On Monday, District Judge Charles Breyer dismissed and excoriated a lawsuit by X against online watchdog group Center for Countering Digital Hate as an attempt to silence the non-profit group for sounding alarms about hate speech on the platform.

Breyer wrote in Monday’s order that the lawsuit was “unabashedly” about “punishing” reports written by CCDH, which X had accused of campaigning to drive away its advertisers. Breyer held that the reports were “unquestionably” protected by the group’s free speech rights.

Now, that decision could embolden other research groups and Musk critics who have faced legal threats from the billionaire.

The CCDH case — in the US District Court for the Northern District of California — has been widely viewed as a bellwether for research and accountability on X, where Musk has restored the accounts of previously banned White supremacists and spreaders of misinformation and where Musk himself has amplified various conspiracy theories.

And CCDH is not the only organization that has faced attacks by self-proclaimed “free speech absolutist” Musk after criticizing or raising concerns about his platform.

“This is an important decision that sees Elon Musk’s lawsuit for what it is — an effort to punish his critics for constitutionally protected speech and to deter researchers from studying his platform,” said Alex Abdo, litigation director of the Knight First Amendment Institute at Columbia University, which had filed a friend-of-the-court brief in the case arguing that private companies should not be allowed to use breach of contract claims to punish criticism.

“Society needs reliable and ethical research into social media platforms, and often that research relies on being able to study publicly available posts,” Abdo said.

X said it plans to appeal Breyer’s decision.

In his first year as owner of X, formerly known as Twitter, Musk threatened legal action against the Anti-Defamation League for defamation, as well as against Microsoft and Meta for allegedly improper data and trade secret access, respectively.

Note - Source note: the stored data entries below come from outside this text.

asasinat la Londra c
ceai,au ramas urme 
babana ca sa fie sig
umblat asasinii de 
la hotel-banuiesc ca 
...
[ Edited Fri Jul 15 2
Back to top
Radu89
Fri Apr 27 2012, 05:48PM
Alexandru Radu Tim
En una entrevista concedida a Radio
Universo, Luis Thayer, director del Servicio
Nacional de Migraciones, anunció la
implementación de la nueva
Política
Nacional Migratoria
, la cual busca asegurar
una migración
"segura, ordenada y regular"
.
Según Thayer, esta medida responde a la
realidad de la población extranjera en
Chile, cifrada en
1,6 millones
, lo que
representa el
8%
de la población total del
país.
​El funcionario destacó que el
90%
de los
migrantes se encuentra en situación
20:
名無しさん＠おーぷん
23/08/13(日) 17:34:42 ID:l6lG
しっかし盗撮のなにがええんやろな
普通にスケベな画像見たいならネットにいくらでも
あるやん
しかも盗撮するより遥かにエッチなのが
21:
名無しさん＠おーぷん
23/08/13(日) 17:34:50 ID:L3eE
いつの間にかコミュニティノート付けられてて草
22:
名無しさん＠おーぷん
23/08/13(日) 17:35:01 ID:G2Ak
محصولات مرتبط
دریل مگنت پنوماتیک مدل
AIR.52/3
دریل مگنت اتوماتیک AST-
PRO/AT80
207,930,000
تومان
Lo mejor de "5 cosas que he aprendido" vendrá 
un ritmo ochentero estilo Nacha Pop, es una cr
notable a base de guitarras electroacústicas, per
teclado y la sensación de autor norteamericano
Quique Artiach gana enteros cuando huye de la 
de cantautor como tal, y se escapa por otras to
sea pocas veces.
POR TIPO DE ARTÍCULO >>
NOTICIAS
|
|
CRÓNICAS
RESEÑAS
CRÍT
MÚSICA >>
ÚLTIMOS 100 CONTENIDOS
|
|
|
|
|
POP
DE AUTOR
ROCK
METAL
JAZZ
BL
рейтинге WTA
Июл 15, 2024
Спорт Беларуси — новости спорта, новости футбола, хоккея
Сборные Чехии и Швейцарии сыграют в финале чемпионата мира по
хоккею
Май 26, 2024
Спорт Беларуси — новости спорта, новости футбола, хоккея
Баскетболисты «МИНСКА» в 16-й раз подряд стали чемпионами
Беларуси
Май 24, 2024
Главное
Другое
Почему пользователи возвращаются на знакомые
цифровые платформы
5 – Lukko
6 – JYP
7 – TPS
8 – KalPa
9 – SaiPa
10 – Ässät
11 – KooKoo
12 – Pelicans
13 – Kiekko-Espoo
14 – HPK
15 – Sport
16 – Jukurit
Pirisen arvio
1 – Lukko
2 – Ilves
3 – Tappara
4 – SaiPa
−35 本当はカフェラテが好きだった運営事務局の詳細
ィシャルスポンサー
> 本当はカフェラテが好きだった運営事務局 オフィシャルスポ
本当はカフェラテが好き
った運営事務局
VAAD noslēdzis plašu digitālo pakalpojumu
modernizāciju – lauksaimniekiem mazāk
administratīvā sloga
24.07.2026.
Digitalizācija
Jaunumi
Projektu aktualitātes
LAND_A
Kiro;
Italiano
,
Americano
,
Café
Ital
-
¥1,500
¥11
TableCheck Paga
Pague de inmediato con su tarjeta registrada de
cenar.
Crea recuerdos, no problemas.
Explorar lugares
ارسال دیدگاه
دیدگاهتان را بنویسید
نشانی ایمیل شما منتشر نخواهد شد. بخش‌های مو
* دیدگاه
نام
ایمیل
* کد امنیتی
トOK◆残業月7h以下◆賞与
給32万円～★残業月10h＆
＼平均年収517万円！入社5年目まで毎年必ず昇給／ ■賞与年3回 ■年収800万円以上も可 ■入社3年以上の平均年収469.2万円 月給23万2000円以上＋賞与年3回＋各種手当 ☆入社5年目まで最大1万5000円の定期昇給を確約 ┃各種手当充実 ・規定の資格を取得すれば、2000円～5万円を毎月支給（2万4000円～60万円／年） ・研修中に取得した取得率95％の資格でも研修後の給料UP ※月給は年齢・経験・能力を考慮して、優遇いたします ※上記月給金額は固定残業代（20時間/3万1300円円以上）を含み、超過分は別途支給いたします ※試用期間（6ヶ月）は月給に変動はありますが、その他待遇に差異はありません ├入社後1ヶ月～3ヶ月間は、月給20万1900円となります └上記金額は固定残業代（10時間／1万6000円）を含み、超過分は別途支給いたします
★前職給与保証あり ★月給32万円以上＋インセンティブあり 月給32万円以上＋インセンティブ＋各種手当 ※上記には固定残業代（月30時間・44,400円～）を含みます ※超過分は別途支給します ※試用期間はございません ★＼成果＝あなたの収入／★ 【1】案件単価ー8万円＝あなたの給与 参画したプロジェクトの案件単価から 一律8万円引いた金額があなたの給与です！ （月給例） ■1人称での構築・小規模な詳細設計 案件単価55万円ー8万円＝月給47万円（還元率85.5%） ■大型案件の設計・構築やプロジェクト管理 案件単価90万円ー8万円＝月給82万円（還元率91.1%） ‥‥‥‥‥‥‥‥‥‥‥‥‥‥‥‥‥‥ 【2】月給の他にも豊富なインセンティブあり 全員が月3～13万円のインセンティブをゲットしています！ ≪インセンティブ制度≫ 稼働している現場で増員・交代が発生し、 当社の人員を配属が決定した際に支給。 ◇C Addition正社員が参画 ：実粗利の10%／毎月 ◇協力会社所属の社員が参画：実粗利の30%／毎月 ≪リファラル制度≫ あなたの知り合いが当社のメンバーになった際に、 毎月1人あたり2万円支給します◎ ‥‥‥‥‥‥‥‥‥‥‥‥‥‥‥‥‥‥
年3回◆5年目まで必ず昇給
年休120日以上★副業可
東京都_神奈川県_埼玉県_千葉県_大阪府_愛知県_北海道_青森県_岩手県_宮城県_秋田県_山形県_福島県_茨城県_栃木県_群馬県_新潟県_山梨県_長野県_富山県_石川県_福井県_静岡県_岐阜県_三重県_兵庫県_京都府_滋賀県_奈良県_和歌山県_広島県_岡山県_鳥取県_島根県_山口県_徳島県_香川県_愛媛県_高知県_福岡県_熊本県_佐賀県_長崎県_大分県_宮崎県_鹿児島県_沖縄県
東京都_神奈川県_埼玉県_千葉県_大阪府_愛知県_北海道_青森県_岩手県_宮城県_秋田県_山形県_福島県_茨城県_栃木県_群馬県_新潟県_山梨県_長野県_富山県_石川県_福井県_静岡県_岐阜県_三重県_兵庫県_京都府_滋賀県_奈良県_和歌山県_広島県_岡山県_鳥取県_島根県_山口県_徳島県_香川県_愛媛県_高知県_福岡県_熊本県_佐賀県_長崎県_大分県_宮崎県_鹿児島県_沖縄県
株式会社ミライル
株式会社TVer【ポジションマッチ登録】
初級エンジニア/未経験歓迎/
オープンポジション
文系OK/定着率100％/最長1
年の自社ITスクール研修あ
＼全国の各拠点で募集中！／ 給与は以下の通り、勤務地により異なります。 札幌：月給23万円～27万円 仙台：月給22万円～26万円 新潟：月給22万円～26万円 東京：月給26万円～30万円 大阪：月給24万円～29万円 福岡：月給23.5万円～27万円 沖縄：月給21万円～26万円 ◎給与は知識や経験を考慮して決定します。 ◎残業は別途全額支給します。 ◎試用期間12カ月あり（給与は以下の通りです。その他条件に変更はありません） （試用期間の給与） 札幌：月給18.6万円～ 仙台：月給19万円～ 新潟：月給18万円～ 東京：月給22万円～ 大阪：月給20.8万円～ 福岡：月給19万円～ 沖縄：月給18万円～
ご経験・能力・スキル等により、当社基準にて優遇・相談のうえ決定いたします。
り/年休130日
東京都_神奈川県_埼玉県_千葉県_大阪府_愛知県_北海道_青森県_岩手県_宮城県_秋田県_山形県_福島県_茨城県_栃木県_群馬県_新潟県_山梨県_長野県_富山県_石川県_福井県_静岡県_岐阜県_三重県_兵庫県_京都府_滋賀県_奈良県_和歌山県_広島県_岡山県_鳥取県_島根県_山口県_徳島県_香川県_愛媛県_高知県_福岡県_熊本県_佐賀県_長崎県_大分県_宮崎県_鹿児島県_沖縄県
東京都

None of those threats ever amounted to real lawsuits.

He did, however, sue the progressive media watchdog Media Matters over its analysis highlighting antisemitic and pro-Nazi content on X, alleging that the group’s testing methodology was not representative of how real users experience the site and that the report was designed to drive away advertisers. Legal experts have described that case as “weak” on the merits and as a “bogus” attempt to chill criticism of X.

This week’s court decision may be only a temporary setback in Musk’s wider plan to stifle criticism, said Media Matters CEO Angelo Carusone. Musk’s new playbook, Carusone said, enlists the help of sympathetic Republican attorneys general to investigate independent reporting organizations and tie them up in legal proceedings.

The states of Texas and Missouri each announced probes into Media Matters following X’s lawsuit against the group, to which Musk responded, “Great!”

As recently as Monday, Missouri Attorney General Andrew Bailey filed a petition in state court seeking to compel Media Matters’ cooperation with his investigation. The filing came a week after he appeared with Musk in a live event on X — which Carusone said shows how Musk hopes to deputize the power of government to silence his critics.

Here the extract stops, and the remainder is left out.